The attacks started last night when a bomb struck a mainly Turkomen open-air market in the Qoriyah district in the city center, killing two people and wounding 25, police Col. Burhan Tayeb Taha said.

Three more explosions struck the city within three hours, killing two people and wounding 13, Taha said.

Police said at least three women and five children were wounded, including 4-year-old Diyar Mohammed.

"I was there to buy a toy for him and he was injured when shrapnel hit his head," his mother Narmeen Salih said as she sat beside him in the hospital.

The apparently co-ordinated attacks came four days after a quadruple suicide truck bombing that killed hundreds of members of the minority religious Yazidi sect in northwestern Iraq.

Minority sects such as the Yazidis and Turkomen are especially vulnerable as militants seek new targets to avoid a US-Iraqi military crackdown on Baghdad and surrounding areas to stop violence among warring Sunni and Shiite factions.
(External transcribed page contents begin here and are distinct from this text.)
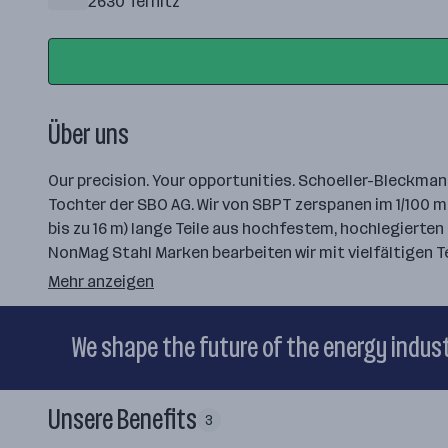
2630 Ternitz
Über uns
Our precision. Your opportunities. Schoeller-Bleckman
Tochter der SBO AG. Wir von SBPT zerspanen im 1/100 
bis zu 16 m) lange Teile aus hochfestem, hochlegierten 
NonMag Stahl Marken bearbeiten wir mit vielfältigen
Mehr anzeigen
We shape the future of the energy indus
Unsere Benefits
3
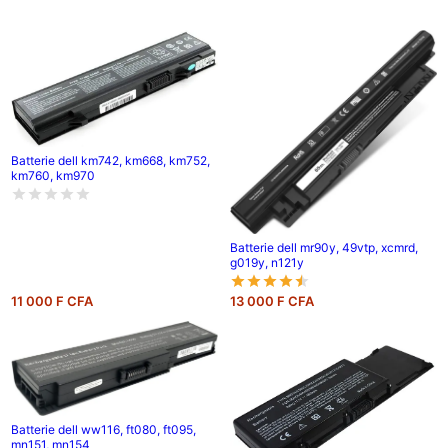
Batterie dell km742, km668, km752,
km760, km970
Batterie dell mr90y, 49vtp, xcmrd,
g019y, n121y
11 000 F CFA
13 000 F CFA
Batterie dell ww116, ft080, ft095,
mn151, mn154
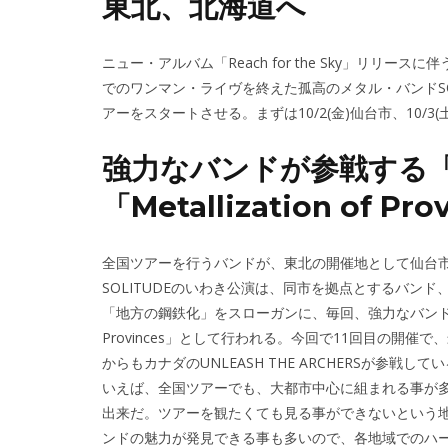
東北、北海道へ
ニュー・アルバム「Reach for the Sky」リリー
でのワンマン・ライヴを終えた孤高のメタル・バンドSOL
アーをスタートさせる。まずは10/2(金)仙台市、10/
強力なバンドが参戦する
「Metallization of Pro
全国ツアーを行うバンドが、東北の開催地として仙台
SOLITUDEのいわき公演は、同市を拠点とするバンド、Col
「地方の鋼鉄化」をスローガンに、毎回、強力なバンドを招い
Provinces」として行われる。今回で11回目の開催で、最近
からもカナダのUNLEASH THE ARCHERSが参
いえば、全国ツアーでも、大都市中心に組まれる事が
出来だ。ツアーを観たくても見る事ができないという
ンドの魅力が発見できる事も多いので、各地域でのハ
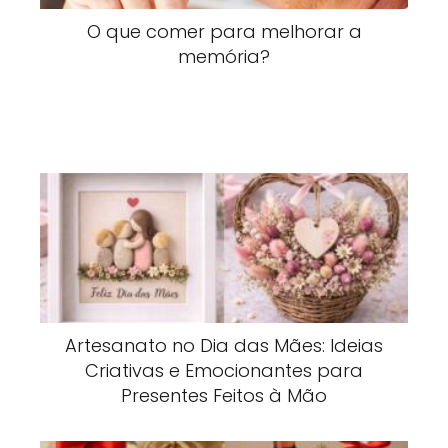
O que comer para melhorar a
memória?
Artesanato no Dia das Mães: Ideias
Criativas e Emocionantes para
Presentes Feitos à Mão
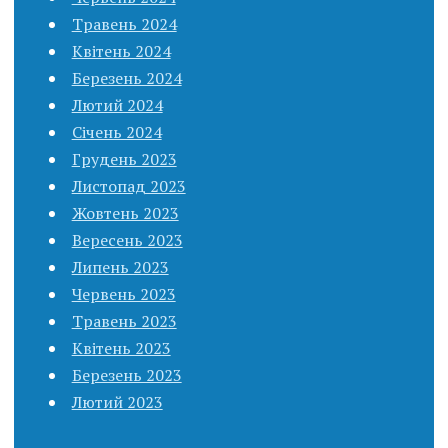
Травень 2024
Квітень 2024
Березень 2024
Лютий 2024
Січень 2024
Грудень 2023
Листопад 2023
Жовтень 2023
Вересень 2023
Липень 2023
Червень 2023
Травень 2023
Квітень 2023
Березень 2023
Лютий 2023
The US commander overseeing the cleanup in the northwestern villages that were devastated by Tuesday's attack said al-Qaeda in Iraq fighters were taking aim at remote communities after being chased out of the larger cities such as Mosul and Tal Afar.
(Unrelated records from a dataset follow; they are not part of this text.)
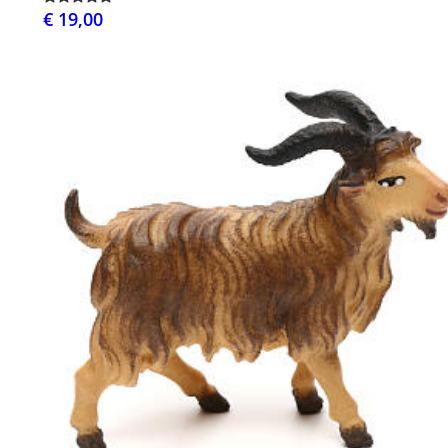
€ 19,00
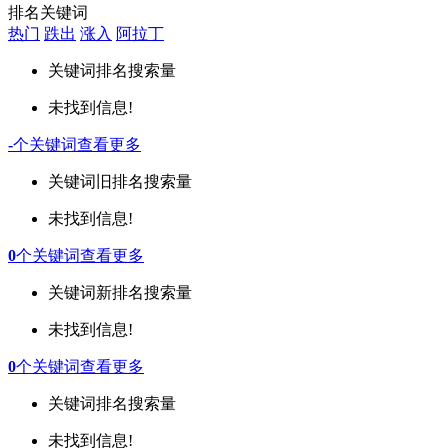
排名关键词
热门
跌出
涨入
阿拉丁
关键词
排名
搜索量
未找到信息!
-
个关键词
查看更多
关键词
旧排名
搜索量
未找到信息!
0
个关键词
查看更多
关键词
新排名
搜索量
未找到信息!
0
个关键词
查看更多
关键词
排名
搜索量
未找到信息!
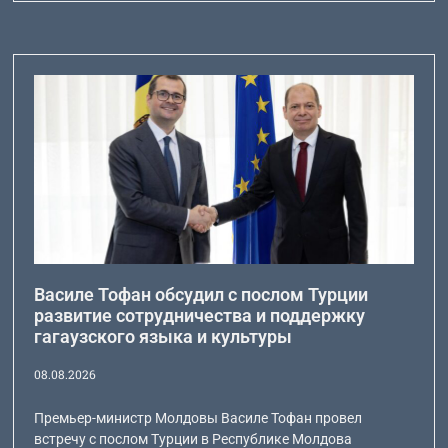
Василе Тофан обсудил с послом Турции
развитие сотрудничества и поддержку
гагаузского языка и культуры
08.08.2026
Премьер-министр Молдовы Василе Тофан провел
встречу с послом Турции в Республике Молдова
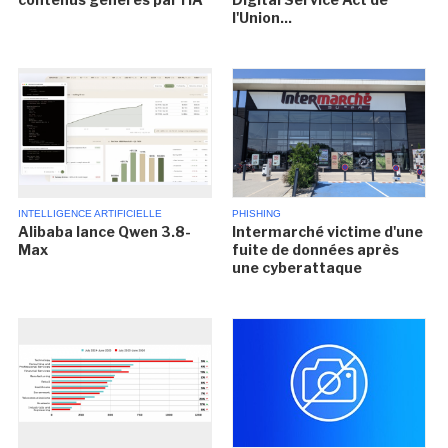
l'Union...
INTELLIGENCE ARTIFICIELLE
PHISHING
Alibaba lance Qwen 3.8-
Intermarché victime d'une
Max
fuite de données après
une cyberattaque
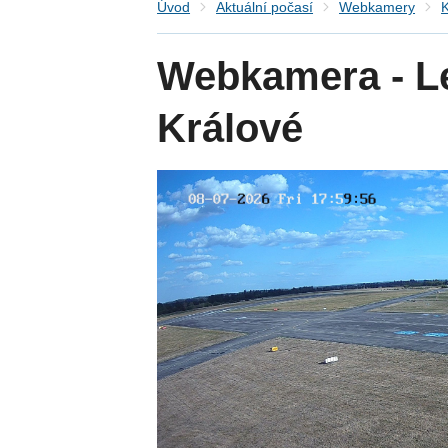
Úvod
Aktuální počasí
Webkamery
K
Webkamera - Le
Králové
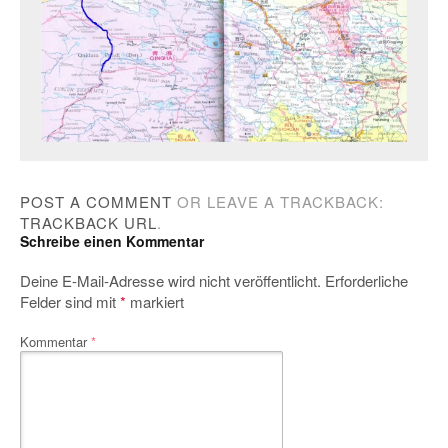
POST A COMMENT
OR LEAVE A TRACKBACK:
TRACKBACK URL
.
Schreibe einen Kommentar
Deine E-Mail-Adresse wird nicht veröffentlicht.
Erforderliche
Felder sind mit
*
markiert
Kommentar
*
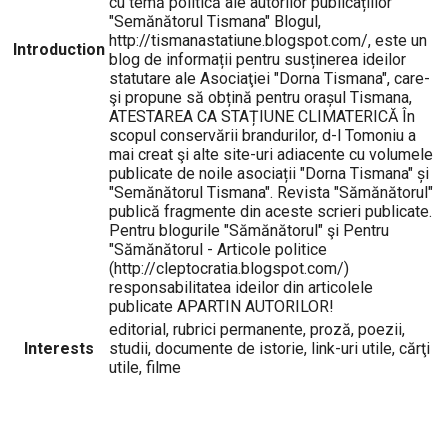
cu temă politică ale autorilor publicațiilor
"Semănătorul Tismana" Blogul,
http://tismanastatiune.blogspot.com/, este un
Introduction
blog de informații pentru susținerea ideilor
statutare ale Asociaţiei "Dorna Tismana", care-
şi propune să obțină pentru orașul Tismana,
ATESTAREA CA STAȚIUNE CLIMATERICĂ În
scopul conservării brandurilor, d-l Tomoniu a
mai creat şi alte site-uri adiacente cu volumele
publicate de noile asociații "Dorna Tismana" și
"Semănătorul Tismana". Revista "Sămănătorul"
publică fragmente din aceste scrieri publicate.
Pentru blogurile "Sămănătorul" şi Pentru
"Sămănătorul - Articole politice
(http://cleptocratia.blogspot.com/)
responsabilitatea ideilor din articolele
publicate APARTIN AUTORILOR!
editorial, rubrici permanente, proză, poezii,
Interests
studii, documente de istorie, link-uri utile, cărţi
utile, filme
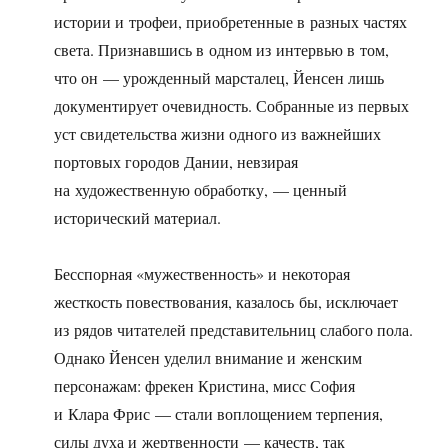
истории и трофеи, приобретенные в разных частях
света. Признавшись в одном из интервью в том,
что он — урожденный марсталец, Йенсен лишь
документирует очевидность. Собранные из первых
уст свидетельства жизни одного из важнейших
портовых городов Дании, невзирая
на художественную обработку, — ценный
исторический материал.
Бесспорная «мужественность» и некоторая
жесткость повествования, казалось бы, исключает
из рядов читателей представительниц слабого пола.
Однако Йенсен уделил внимание и женским
персонажам: фрекен Кристина, мисс София
и Клара Фрис — стали воплощением терпения,
силы духа и жертвенности — качеств, так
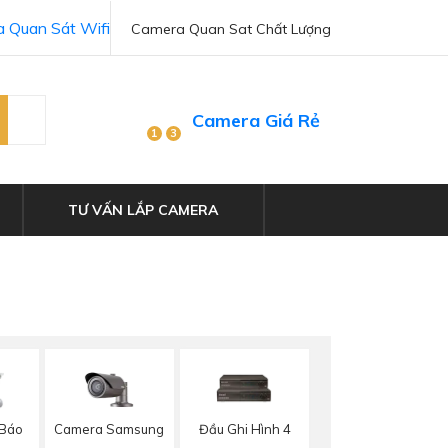
 Quan Sát Wifi
Camera Quan Sat Chất Lượng
Camera Giá Rẻ
1
3
TƯ VẤN LẮP CAMERA
Camera Samsung
 Báo
Đầu Ghi Hình 4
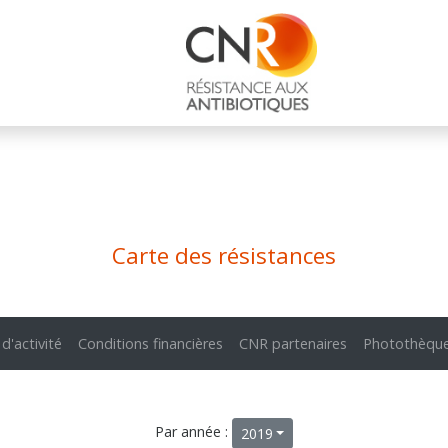
Carte des résistances
 d'activité
Conditions financières
CNR partenaires
Photothèqu
Par année :
2019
Authorities in Kirkuk, 180 miles north of Baghdad, said the main street had been closed to vehicles to prevent the threat of car bombs. But Maj. Gen. Jamal Tahir, the general-director of police in Kirkuk, said the explosives that struck Friday were apparently wrapped in plastic bags and hidden in the garbage, and he appealed to civilians to be alert and report anything suspicious.

"The terrorists are changing their tactics in carrying out their crimes, so police and civilians should be more aware and open-minded to ensure security," he said. "I will not say that we will put a policeman at each garbage site or any other place, but I want to say that civilians should cooperate with security personnel in preventing terrorists from committing their crimes."

The US military also has warned that militants will try to step up attacks this month in a bid to upstage a pivotal progress report on Iraq due to be delivered in September by the top commander Gen. David Petraeus and US Ambassador Ryan Crocker.